Saved entries:
——

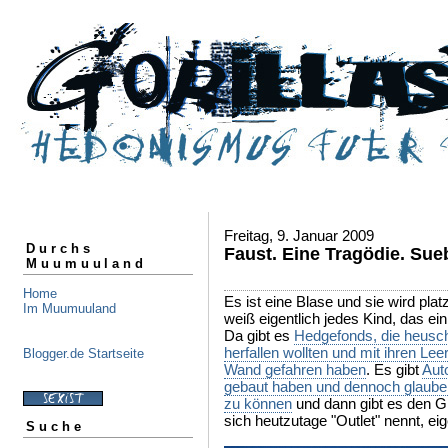
Freitag, 9. Januar 2009
Durchs
Faust. Eine Tragödie. Sueb
Muumuuland
Home
Es ist eine Blase und sie wird pla
Im Muumuuland
weiß eigentlich jedes Kind, das e
Da gibt es
Hedgefonds, die heusc
herfallen wollten und mit ihren Le
Blogger.de Startseite
Wand gefahren haben
. Es gibt
Auto
gebaut haben und dennoch glauben
zu können
und dann gibt es den Gl
sich heutzutage "Outlet" nennt, ei
Suche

——

◆ Work to be completed ◆
Scan the records above for the word "haben". Show each line in which it appears.

◆ Answer section ◆
Wand gefahren haben
gebaut haben und dennoch glauben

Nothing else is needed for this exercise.